20 Mart 2009 Cuma

Bir MİM ve blog sataşmasına yanıt

Madem öyle işte böyle o zaman.
Komşum Çağdaş beni mimlemiş. Açıkçası ona buna saran biri olarak Mimleneceğim hiç aklıma gelmezdi. Öte yandan egom da okşanmadı değil. Eger bana çizdiği karikatürü iletirse bu yazımın başına hemen ekleyeceğim.
Söz konusu lakaplar olunca her yaş dönemine ait türlü takma ad ve hikayeleri mevcut bende. Ama takma adlarla ilgili bence çok hassas bir durum var. İnsanların takma adları ya kendilerine taktıkları isimler ya da başkalarının onları andığı isimler oluyor. Ve genelde size takılan lakaplar oldukça acımasız oluyorlar.
Mesela ben ortaokul yıllarımda 7 kız arkadaşımla birlikte kurduğumuz kız çetesindeki adımı Casus Joe olarak seçmiştim. Oysa aynı dönemde saç kesimimden dolayı ne yazık ki beni Sarımsak Stefani olarak çağıran acımasızlarca çevrilmiştim.
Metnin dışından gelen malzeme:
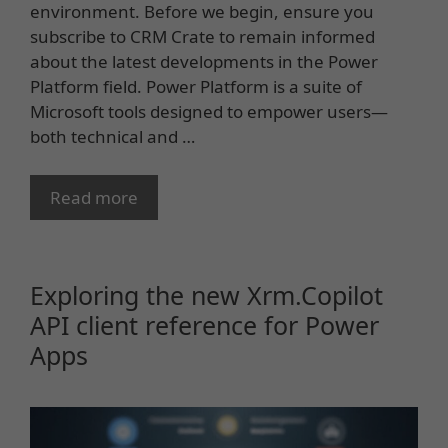
environment. Before we begin, ensure you
subscribe to CRM Crate to remain informed
about the latest developments in the Power
Platform field. Power Platform is a suite of
Microsoft tools designed to empower users—
both technical and …
Read more
Exploring the new Xrm.Copilot
API client reference for Power
Apps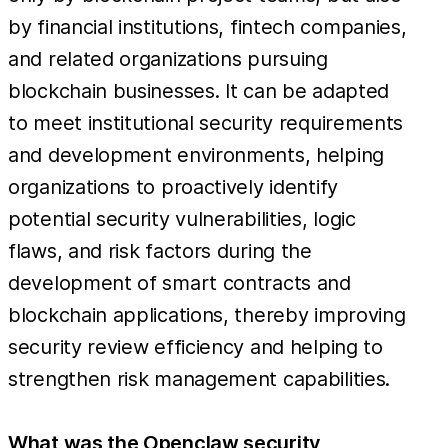
by financial institutions, fintech companies,
and related organizations pursuing
blockchain businesses. It can be adapted
to meet institutional security requirements
and development environments, helping
organizations to proactively identify
potential security vulnerabilities, logic
flaws, and risk factors during the
development of smart contracts and
blockchain applications, thereby improving
security review efficiency and helping to
strengthen risk management capabilities.
What was the Openclaw security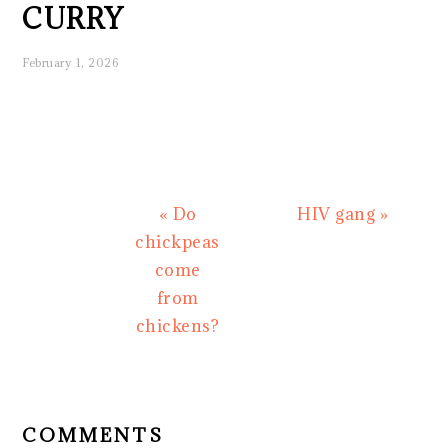
CURRY
February 1, 2026
Previous
Next
« Do
HIV gang »
Post:
Post:
chickpeas
come
from
chickens?
READER
INTERACTIONS
COMMENTS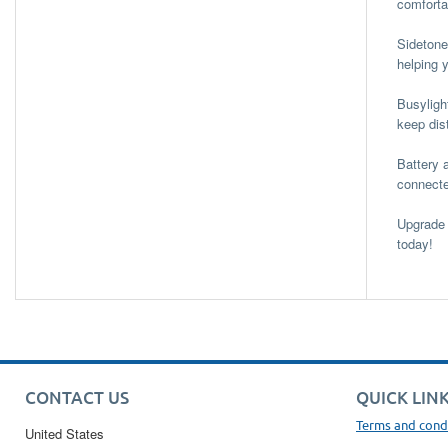
comfortab
Sidetone
helping 
Busyligh
keep dis
Battery 
connecte
Upgrade 
today!
CONTACT US
QUICK LIN
Terms and cond
United States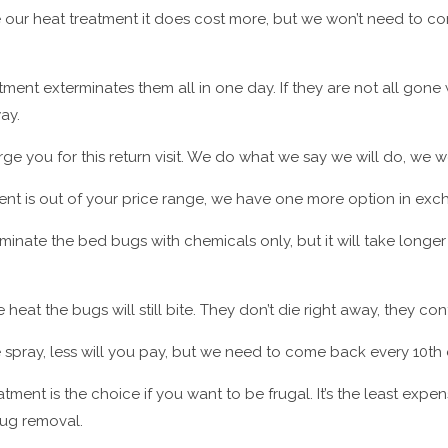
 our heat treatment it does cost more, but we won’t need to 
tment exterminates them all in one day. If they are not all gon
ay.
ge you for this return visit. We do what we say we will do, we wo
ment is out of your price range, we have one more option in exc
inate the bed bugs with chemicals only, but it will take longer
heat the bugs will still bite. They don’t die right away, they cont
 spray, less will you pay, but we need to come back every 10th 
tment is the choice if you want to be frugal. It’s the least expe
 bug removal.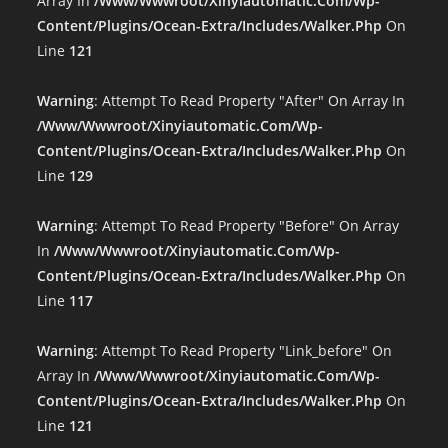
Array In
/www/wwwroot/xinyiautomatic.com/wp-
Content/plugins/ocean-Extra/includes/walker.php
On
Line
121
Warning
: Attempt To Read Property "after" On Array In
/www/wwwroot/xinyiautomatic.com/wp-
Content/plugins/ocean-Extra/includes/walker.php
On
Line
129
Warning
: Attempt To Read Property "before" On Array
In
/www/wwwroot/xinyiautomatic.com/wp-
Content/plugins/ocean-Extra/includes/walker.php
On
Line
117
Warning
: Attempt To Read Property "link_before" On
Array In
/www/wwwroot/xinyiautomatic.com/wp-
Content/plugins/ocean-Extra/includes/walker.php
On
Line
121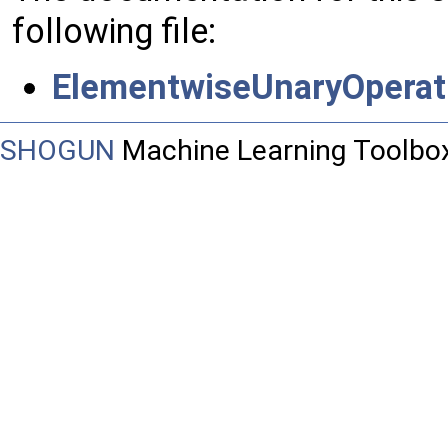
following file:
ElementwiseUnaryOperat
SHOGUN
Machine Learning Toolbo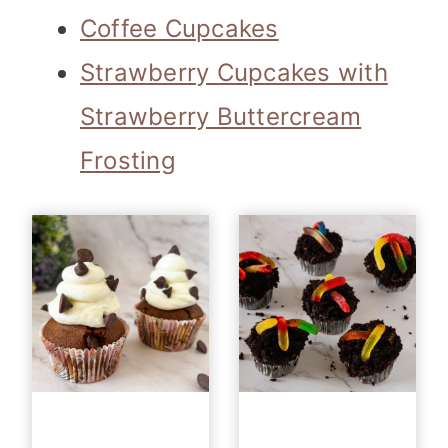
Coffee Cupcakes
Strawberry Cupcakes with
Strawberry Buttercream
Frosting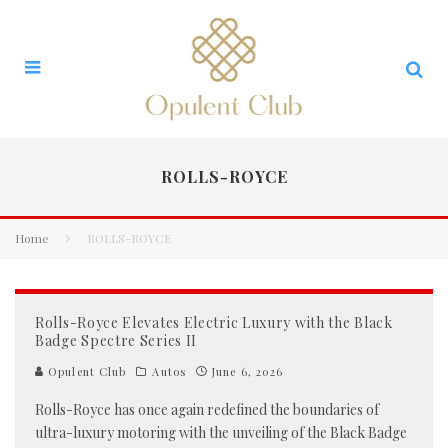
ROLLS-ROYCE
Home
ROLLS-ROYCE
Rolls-Royce Elevates Electric Luxury with the Black
Badge Spectre Series II
Opulent Club
Autos
June 6, 2026
Rolls-Royce has once again redefined the boundaries of
ultra-luxury motoring with the unveiling of the Black Badge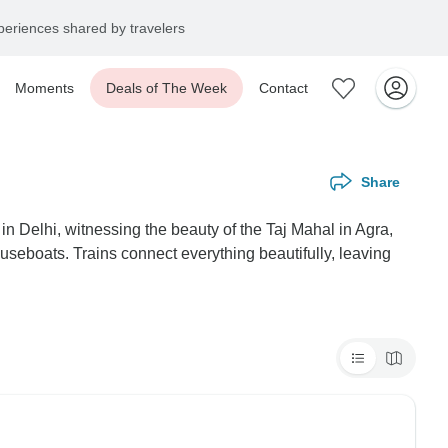
eriences shared by travelers
Moments
Deals of The Week
Contact
Share
in Delhi, witnessing the beauty of the Taj Mahal in Agra,
useboats. Trains connect everything beautifully, leaving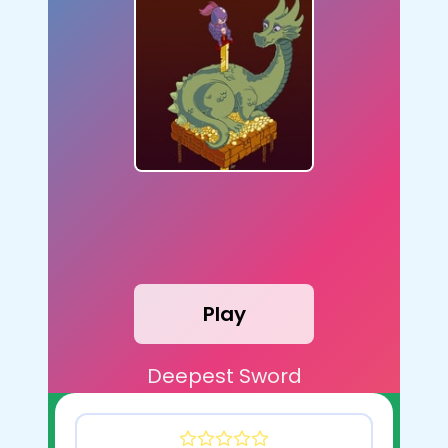
Play
Deepest Sword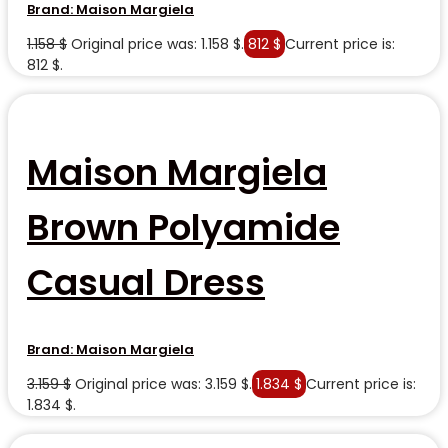
Brand:
Maison Margiela
1.158
$
Original price was: 1.158 $.
812
$
Current price is:
812 $.
Maison Margiela
Brown Polyamide
Casual Dress
Brand:
Maison Margiela
3.159
$
Original price was: 3.159 $.
1.834
$
Current price is:
1.834 $.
Sonraki yıllarda bu Kuduz bile oldu.
Harcamak eylemini Godzilla'nın Manhattan'ı birbirine katması ile karıştıran sevgili Attila da benim gibi bu lakaplardan nasibini alanlardandır. Mesela bizim ofiste hepimizin çok sevdiği, yaşı biraz geçkin bir çaycı teyzemiz vardır. Özellikle erkeklere " Bey" diye hitap eden bu hanım Attila'ya ısrarla " Atişko" diye seslenir ki ofiste kendisini bu lakapla çağıran bir başkasına ben hiç rastlamadım henüz.
Bir de sürekli verdiği servis hizmetinden dolayı Shuttüla olarak andığımız sevgili acımasız Attilamızın verdiği hizmet o kadar iyidir ki daha hayatında ilk defa gittiği Helsinki'ye ineli bir saat olmadan bütün gün kenti gezip tozmuş bizler için memnuniyetle kenti talan adıp Mcdonalds bulmaktan kendini hiç esirgememiştir.

3 yorum:

ebru dedi ki...

Ay Atiii ofiste yetmiyor bir de blogda huysuzluk ediyosun ya :))

Nalan Göksu dedi ki...

Ulen tum ofis blogcu olmus, benim niye haberim yok!

Feride Nizamettin dedi ki...

ya noooliiyyy ben hangi ara neyi kaçırdım?